**Aim of the exercise**
If an entry below holds a picture, leave the picture out and print the rest exactly.

#### Source information ####

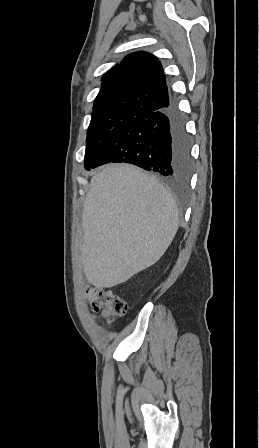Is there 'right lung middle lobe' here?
Instances as JSON below:
<instances>
[{"instance_id": "right-lung-middle-lobe-1", "label": "right lung middle lobe", "mask_w": 259, "mask_h": 448, "mask_svg": "<svg viewBox=\"0 0 259 448\" xmlns=\"http://www.w3.org/2000/svg\"><path fill=\"white\" fill-rule=\"evenodd\" d=\"M141 115L137 112L121 113H92V118L87 131L86 152L84 167L89 170L91 165L134 118Z\"/></svg>"}]
</instances>
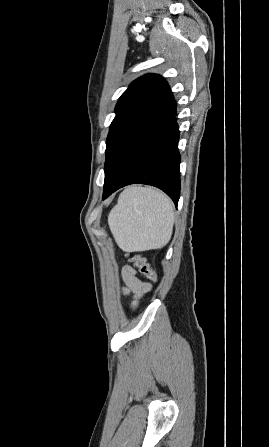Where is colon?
<instances>
[{"label": "colon", "mask_w": 269, "mask_h": 447, "mask_svg": "<svg viewBox=\"0 0 269 447\" xmlns=\"http://www.w3.org/2000/svg\"><path fill=\"white\" fill-rule=\"evenodd\" d=\"M127 259L131 265L136 267L139 272L149 282L156 283L158 281V275L155 269L148 263L145 256L141 253H134L127 255Z\"/></svg>", "instance_id": "5ec220e1"}]
</instances>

####

**Exercise result**
Is there 'right lung middle lobe' here?
Instances as JSON below:
<instances>
[{"instance_id": "right-lung-middle-lobe-1", "label": "right lung middle lobe", "mask_w": 259, "mask_h": 448, "mask_svg": "<svg viewBox=\"0 0 259 448\" xmlns=\"http://www.w3.org/2000/svg\"><path fill=\"white\" fill-rule=\"evenodd\" d=\"M141 115L137 112L121 113H92V118L87 131L86 152L84 167L89 170L91 165L134 118Z\"/></svg>"}]
</instances>
Where is colon?
<instances>
[{"label": "colon", "mask_w": 269, "mask_h": 447, "mask_svg": "<svg viewBox=\"0 0 269 447\" xmlns=\"http://www.w3.org/2000/svg\"><path fill=\"white\" fill-rule=\"evenodd\" d=\"M127 259L131 265L136 267L139 272L149 282L156 283L158 281V275L155 269L148 263L145 256L141 253H134L127 255Z\"/></svg>", "instance_id": "5ec220e1"}]
</instances>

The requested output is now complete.